-- Extracted data --
━━━━━━━━

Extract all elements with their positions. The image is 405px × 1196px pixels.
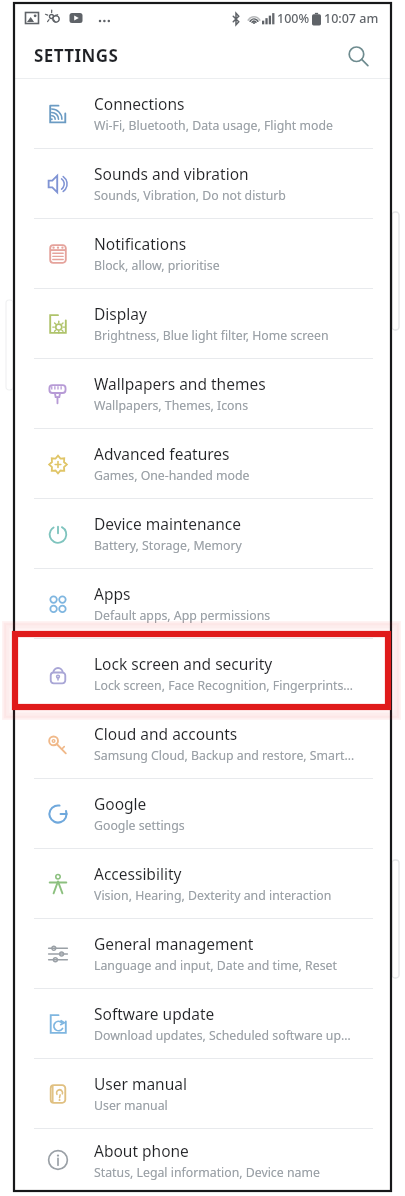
staticText: Device maintenance (94, 513, 241, 534)
button[interactable]: User manual (14, 1059, 391, 1128)
staticText: SETTINGS (34, 44, 119, 67)
staticText: Google (94, 793, 147, 814)
button[interactable]: Google (14, 779, 391, 848)
staticText: Battery, Storage, Memory (94, 537, 242, 554)
button[interactable]: Lock screen and security (14, 639, 391, 708)
staticText: Notifications (94, 233, 187, 254)
button[interactable]: Advanced features (14, 429, 391, 498)
staticText: Block, allow, prioritise (94, 257, 220, 274)
staticText: Sounds, Vibration, Do not disturb (94, 187, 286, 204)
staticText: Cloud and accounts (94, 723, 238, 744)
button[interactable]: Display (14, 289, 391, 358)
staticText: Language and input, Date and time, Reset (94, 957, 337, 974)
button[interactable]: Software update (14, 989, 391, 1058)
staticText: Advanced features (94, 443, 230, 464)
staticText: Games, One-handed mode (94, 467, 250, 484)
button[interactable]: Device maintenance (14, 499, 391, 568)
button[interactable]: Sounds and vibration (14, 149, 391, 218)
button[interactable]: Search (341, 39, 375, 73)
staticText: User manual (94, 1073, 187, 1094)
button[interactable]: Connections (14, 79, 391, 148)
staticText: Vision, Hearing, Dexterity and interacti… (94, 887, 332, 904)
staticText: Download updates, Scheduled software up… (94, 1027, 351, 1044)
button[interactable]: General management (14, 919, 391, 988)
staticText: 100% (277, 10, 310, 27)
staticText: Wallpapers and themes (94, 373, 266, 394)
staticText: Samsung Cloud, Backup and restore, Smart… (94, 747, 355, 764)
staticText: Wi-Fi, Bluetooth, Data usage, Flight mod… (94, 117, 333, 134)
staticText: Display (94, 303, 147, 324)
staticText: Lock screen, Face Recognition, Fingerpri… (94, 677, 354, 694)
staticText: User manual (94, 1097, 168, 1114)
staticText: Apps (94, 583, 131, 604)
staticText: Sounds and vibration (94, 163, 249, 184)
staticText: Wallpapers, Themes, Icons (94, 397, 249, 414)
button[interactable]: Accessibility (14, 849, 391, 918)
staticText: 10:07 am (324, 10, 379, 27)
staticText: Google settings (94, 817, 185, 834)
button[interactable]: Apps (14, 569, 391, 638)
staticText: Status, Legal information, Device name (94, 1164, 320, 1181)
staticText: Lock screen and security (94, 653, 273, 674)
staticText: Software update (94, 1003, 215, 1024)
button[interactable]: Notifications (14, 219, 391, 288)
staticText: General management (94, 933, 254, 954)
staticText: Accessibility (94, 863, 182, 884)
button[interactable]: Cloud and accounts (14, 709, 391, 778)
button[interactable]: About phone (14, 1129, 391, 1191)
staticText: Connections (94, 93, 185, 114)
button[interactable]: Wallpapers and themes (14, 359, 391, 428)
staticText: Brightness, Blue light filter, Home scre… (94, 327, 329, 344)
staticText: Default apps, App permissions (94, 607, 271, 624)
staticText: About phone (94, 1140, 189, 1161)
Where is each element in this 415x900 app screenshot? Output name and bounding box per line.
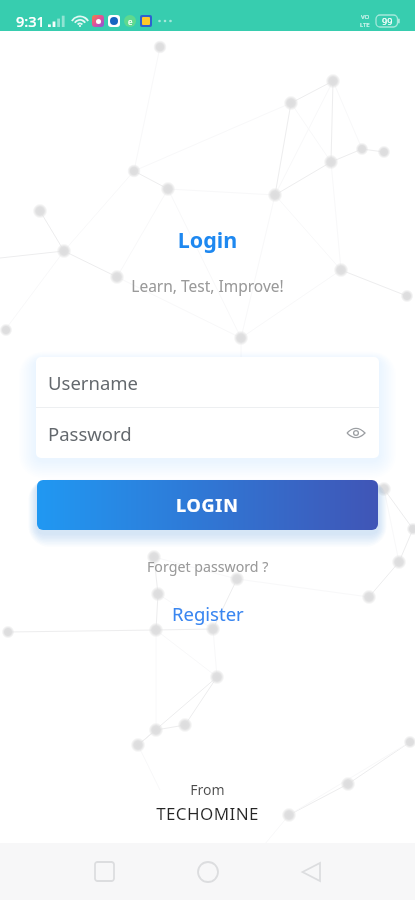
button[interactable]: Password xyxy=(36,408,379,458)
button[interactable]: Username xyxy=(36,357,379,407)
staticText: LTE xyxy=(360,21,370,29)
button[interactable]: LOGIN xyxy=(37,480,378,530)
staticText: Forget password ? xyxy=(147,557,269,576)
staticText: Password xyxy=(48,421,132,446)
staticText: From xyxy=(0,780,415,799)
staticText: VO xyxy=(361,13,370,21)
staticText: LOGIN xyxy=(176,493,239,518)
button[interactable]: Show password xyxy=(338,415,374,451)
staticText: e xyxy=(128,16,133,27)
button[interactable]: Recents xyxy=(80,843,128,900)
staticText: Username xyxy=(48,370,139,395)
staticText: 99 xyxy=(382,15,393,27)
staticText: TECHOMINE xyxy=(0,802,415,825)
staticText: Register xyxy=(172,601,244,626)
staticText: 9:31 xyxy=(16,11,45,31)
button[interactable]: Forget password ? xyxy=(0,554,415,578)
button[interactable]: Home xyxy=(184,843,232,900)
button[interactable]: Back xyxy=(287,843,335,900)
staticText: Login xyxy=(0,225,415,254)
staticText: Learn, Test, Improve! xyxy=(0,275,415,296)
button[interactable]: Register xyxy=(0,598,415,628)
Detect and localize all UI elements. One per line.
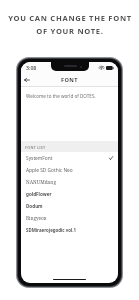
staticText: FONT LIST	[25, 145, 46, 150]
button[interactable]: Dodum	[21, 200, 118, 212]
button[interactable]: Welcome to the world of DOTES.	[21, 87, 118, 141]
button[interactable]: SDMiraerojegodic vol.1	[21, 224, 118, 236]
staticText: OF YOUR NOTE.	[36, 26, 104, 36]
staticText: Dodum	[26, 203, 43, 209]
staticText: SDMiraerojegodic vol.1	[26, 227, 77, 233]
button[interactable]: SystemFont	[21, 152, 118, 164]
button[interactable]: Bingyeon	[21, 212, 118, 224]
button[interactable]: Back	[21, 74, 33, 86]
staticText: Welcome to the world of DOTES.	[26, 93, 96, 99]
button[interactable]: Apple SD Gothic Neo	[21, 164, 118, 176]
staticText: Apple SD Gothic Neo	[26, 167, 73, 174]
staticText: goldFlower	[26, 191, 52, 197]
staticText: Bingyeon	[26, 215, 47, 221]
staticText: YOU CAN CHANGE THE FONT	[8, 13, 132, 23]
button[interactable]: goldFlower	[21, 188, 118, 200]
staticText: NANUMdang	[26, 179, 56, 186]
staticText: FONT	[61, 76, 78, 84]
staticText: 3:08	[26, 64, 37, 71]
button[interactable]: NANUMdang	[21, 176, 118, 188]
staticText: SystemFont	[26, 155, 53, 162]
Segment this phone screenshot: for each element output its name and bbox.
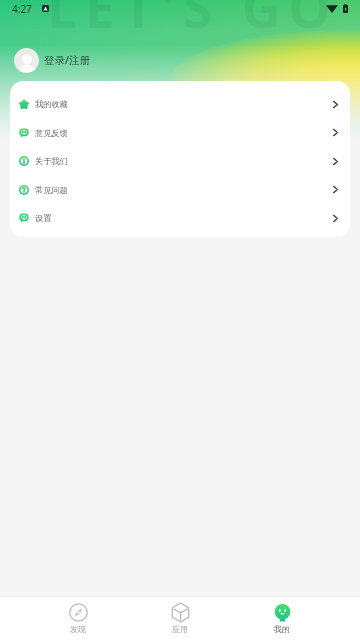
button[interactable]: 常见问题 — [10, 175, 350, 204]
staticText: 常见问题 — [35, 185, 68, 195]
button[interactable]: 我的 — [231, 603, 333, 634]
staticText: 关于我们 — [35, 156, 68, 166]
staticText: 我的 — [274, 624, 290, 634]
staticText: 设置 — [35, 213, 52, 223]
staticText: 登录/注册 — [44, 53, 91, 67]
staticText: 4:27 — [12, 2, 32, 16]
button[interactable]: 发现 — [27, 603, 129, 634]
button[interactable]: 应用 — [129, 603, 231, 634]
button[interactable]: 意见反馈 — [10, 118, 350, 147]
button[interactable]: 设置 — [10, 204, 350, 232]
staticText: 我的收藏 — [35, 99, 68, 109]
staticText: 应用 — [172, 624, 188, 634]
button[interactable]: 登录/注册 — [14, 47, 360, 73]
staticText: LET'S GO — [47, 0, 339, 44]
staticText: 意见反馈 — [35, 128, 68, 138]
button[interactable]: 我的收藏 — [10, 90, 350, 118]
button[interactable]: 关于我们 — [10, 147, 350, 175]
staticText: 发现 — [70, 624, 86, 634]
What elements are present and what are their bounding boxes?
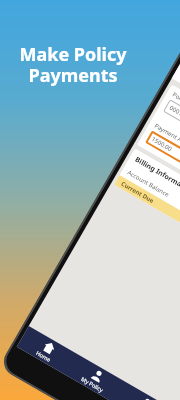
staticText: Billing Information: [133, 155, 180, 197]
staticText: Make Policy Payments: [10, 42, 136, 88]
staticText: Account Balance: [126, 169, 171, 199]
button[interactable]: Home: [18, 326, 77, 373]
staticText: 000123456789: [168, 104, 180, 132]
staticText: 1500.00: [150, 135, 174, 154]
staticText: Current Due: [120, 180, 156, 204]
button[interactable]: My Policy: [66, 354, 126, 400]
other: My Policy: [90, 368, 105, 383]
staticText: Payment Amount: [153, 122, 180, 154]
other: Home: [42, 340, 57, 355]
staticText: Home: [35, 349, 52, 363]
staticText: My Policy: [80, 375, 105, 394]
other: More: [139, 396, 154, 400]
staticText: Policy Number: [171, 91, 180, 118]
button[interactable]: More: [115, 382, 174, 400]
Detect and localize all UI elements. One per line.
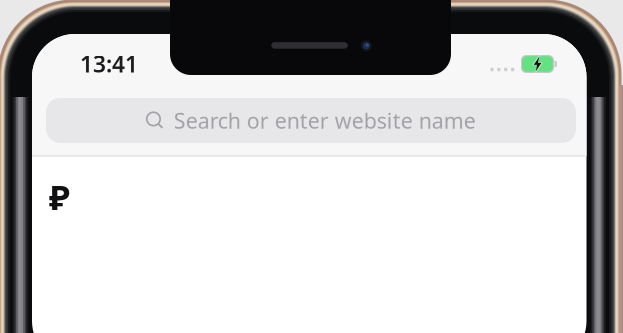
staticText: Search or enter website name [174, 106, 476, 135]
staticText: 13:41 [80, 49, 138, 79]
button[interactable]: Search or enter website name [46, 98, 576, 143]
staticText: ₽ [49, 174, 70, 220]
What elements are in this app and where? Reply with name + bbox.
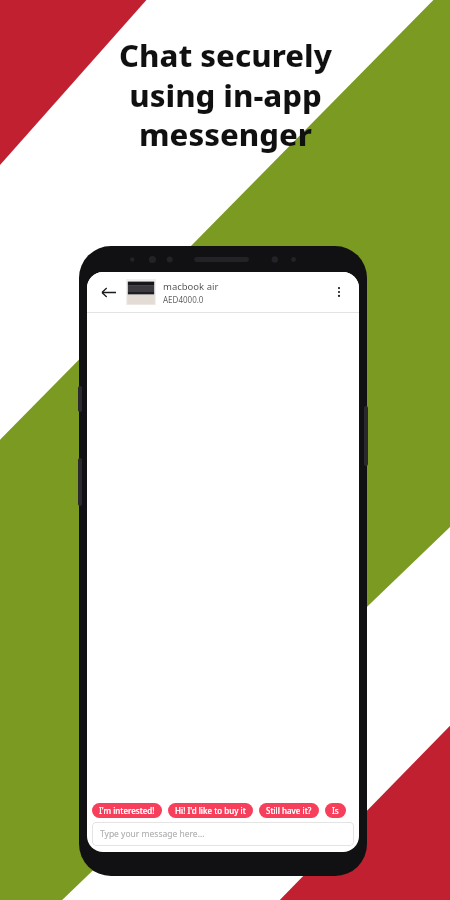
button[interactable]: Type your message here... (92, 822, 354, 846)
staticText: Type your message here... (100, 828, 205, 840)
button[interactable]: Still have it? (259, 803, 319, 818)
staticText: macbook air (163, 280, 219, 293)
button[interactable]: Hi! I'd like to buy it (168, 803, 253, 818)
staticText: Still have it? (266, 805, 312, 816)
staticText: I'm interested! (99, 805, 155, 816)
button[interactable]: I'm interested! (92, 803, 162, 818)
button[interactable]: Back (95, 279, 121, 305)
staticText: Chat securely using in-app messenger (119, 34, 332, 155)
button[interactable]: More options (327, 280, 351, 304)
staticText: Hi! I'd like to buy it (175, 805, 246, 816)
staticText: Is (332, 805, 339, 816)
button[interactable]: Is (325, 803, 346, 818)
staticText: AED4000.0 (163, 294, 204, 305)
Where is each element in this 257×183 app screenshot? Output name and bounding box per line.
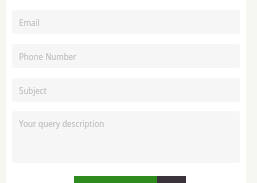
staticText: Subject: [19, 85, 47, 96]
staticText: Your query description: [19, 118, 105, 129]
staticText: Email: [19, 17, 40, 28]
button[interactable]: [74, 176, 186, 183]
button[interactable]: Subject: [12, 78, 240, 102]
button[interactable]: Your query description: [12, 111, 240, 163]
button[interactable]: Phone Number: [12, 44, 240, 68]
button[interactable]: Email: [12, 10, 240, 34]
staticText: Phone Number: [19, 51, 77, 62]
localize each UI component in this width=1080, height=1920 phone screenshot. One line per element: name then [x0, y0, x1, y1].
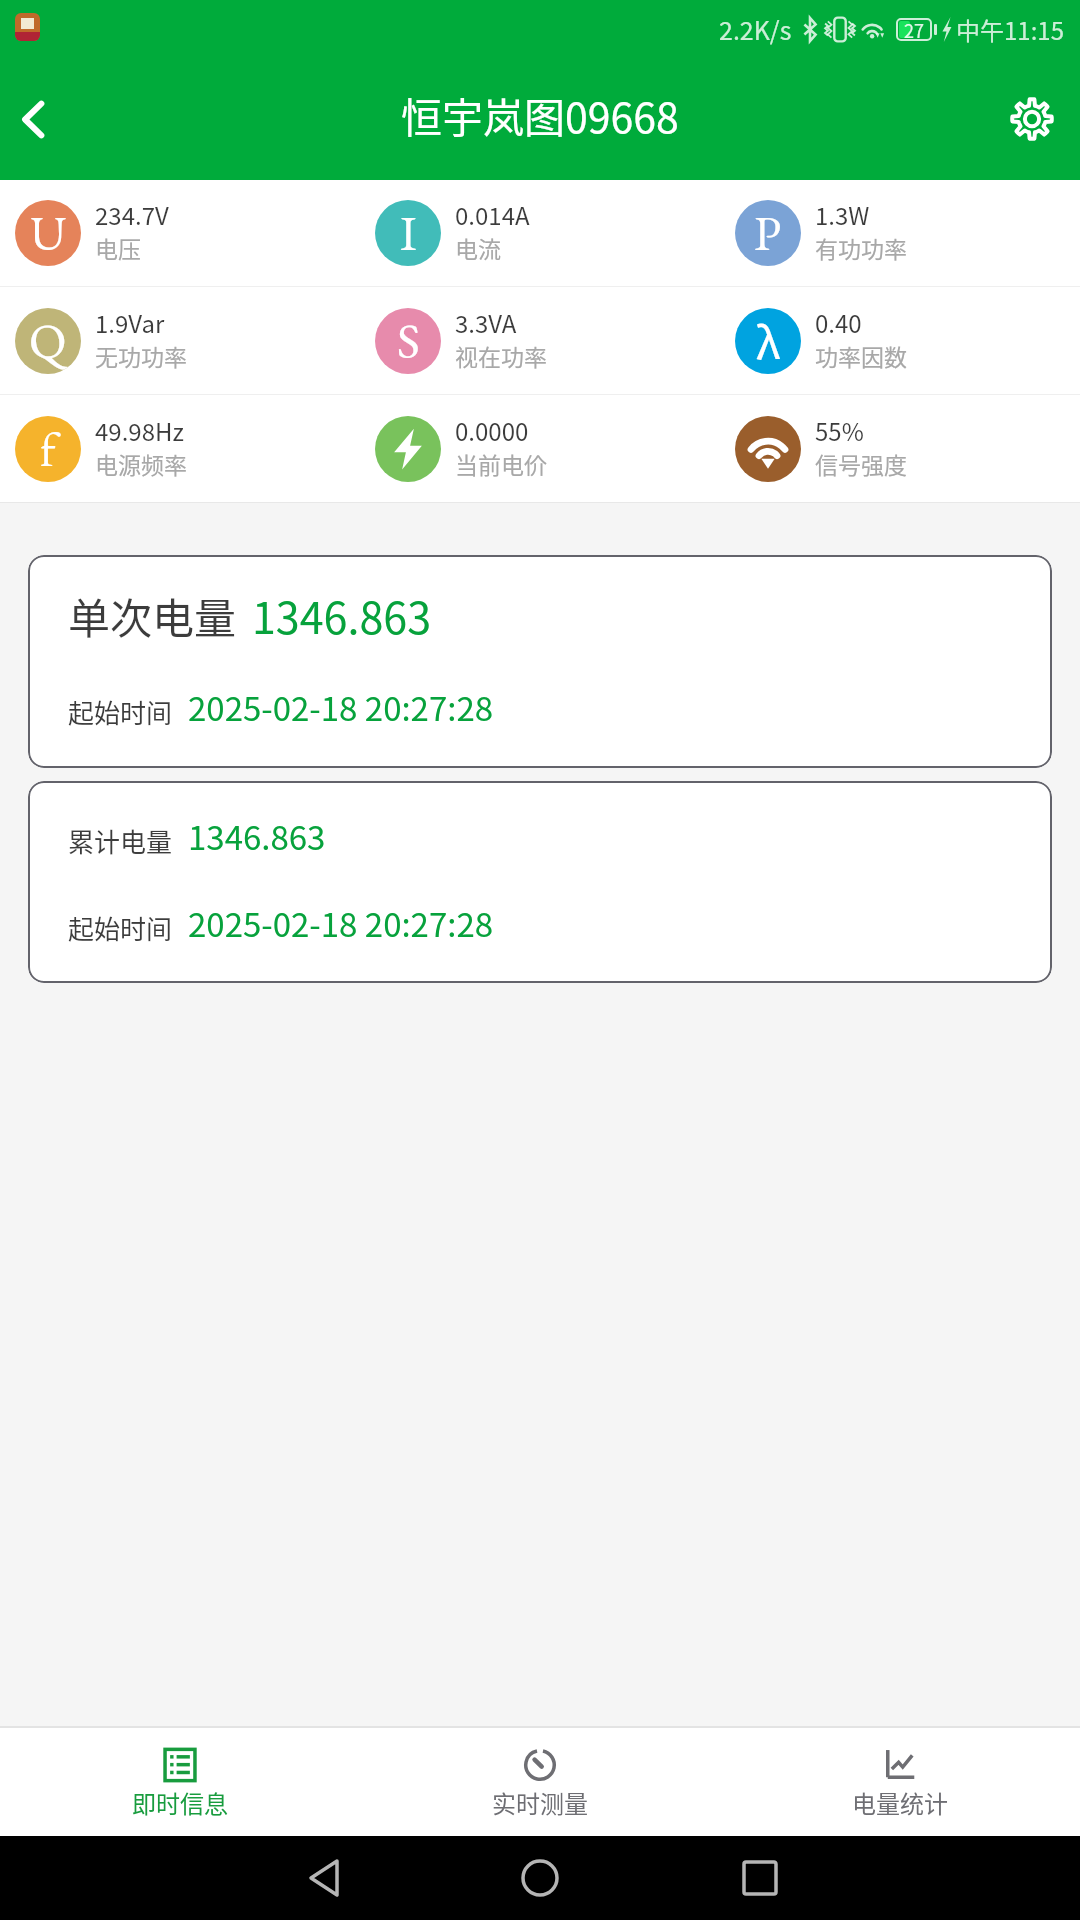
staticText: 0.0000 — [455, 413, 529, 448]
staticText: 1.3W — [815, 197, 870, 232]
button[interactable]: P — [720, 180, 1080, 286]
staticText: 即时信息 — [132, 1785, 228, 1820]
staticText: 起始时间 — [68, 693, 173, 731]
staticText: 3.3VA — [455, 305, 517, 340]
staticText: 无功功率 — [95, 339, 187, 372]
button[interactable]: 电量统计 — [720, 1728, 1080, 1836]
staticText: S — [397, 309, 420, 373]
staticText: 0.014A — [455, 197, 530, 232]
staticText: 2025-02-18 20:27:28 — [188, 683, 494, 731]
staticText: 累计电量 — [68, 822, 173, 860]
staticText: 信号强度 — [815, 447, 907, 480]
staticText: 1346.863 — [188, 812, 326, 860]
staticText: 恒宇岚图09668 — [401, 85, 679, 144]
button[interactable]: λ — [720, 287, 1080, 394]
staticText: 有功功率 — [815, 231, 907, 264]
staticText: 2025-02-18 20:27:28 — [188, 899, 494, 947]
staticText: 0.40 — [815, 305, 862, 340]
staticText: λ — [756, 308, 781, 372]
staticText: P — [754, 201, 782, 265]
button[interactable]: 即时信息 — [0, 1728, 360, 1836]
staticText: 2.2K/s — [719, 11, 792, 47]
button[interactable]: S — [360, 287, 720, 394]
staticText: Q — [29, 309, 67, 373]
staticText: 当前电价 — [455, 447, 547, 480]
button[interactable]: Back — [0, 58, 72, 180]
staticText: 实时测量 — [492, 1785, 588, 1820]
staticText: 55% — [815, 413, 864, 448]
staticText: 1346.863 — [252, 584, 432, 646]
staticText: 1.9Var — [95, 305, 165, 340]
button[interactable]: 0.0000 — [360, 395, 720, 502]
staticText: I — [400, 201, 417, 265]
button[interactable]: Settings — [984, 58, 1080, 180]
button[interactable]: 实时测量 — [360, 1728, 720, 1836]
button[interactable]: f — [0, 395, 360, 502]
button[interactable]: I — [360, 180, 720, 286]
staticText: 234.7V — [95, 197, 169, 232]
staticText: 电流 — [455, 231, 501, 264]
button[interactable]: 单次电量 — [28, 555, 1052, 768]
staticText: 电压 — [95, 231, 141, 264]
button[interactable]: 55% — [720, 395, 1080, 502]
staticText: f — [40, 417, 56, 481]
staticText: 起始时间 — [68, 909, 173, 947]
staticText: 功率因数 — [815, 339, 907, 372]
button[interactable]: 累计电量 — [28, 781, 1052, 983]
staticText: 视在功率 — [455, 339, 547, 372]
button[interactable]: U — [0, 180, 360, 286]
button[interactable]: Q — [0, 287, 360, 394]
staticText: 49.98Hz — [95, 413, 184, 448]
staticText: 27 — [904, 17, 924, 40]
staticText: 电量统计 — [852, 1785, 948, 1820]
staticText: 电源频率 — [95, 447, 187, 480]
staticText: U — [30, 201, 67, 265]
staticText: 中午11:15 — [956, 12, 1064, 47]
staticText: 单次电量 — [68, 585, 237, 646]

━━━━━━━━

-- Try it --
Show the lines from the data above that contain the string "关于我们".

-- Reply to the exercise --
staticText: 关于我们 — [35, 156, 68, 166]
button[interactable]: 关于我们 — [10, 147, 350, 175]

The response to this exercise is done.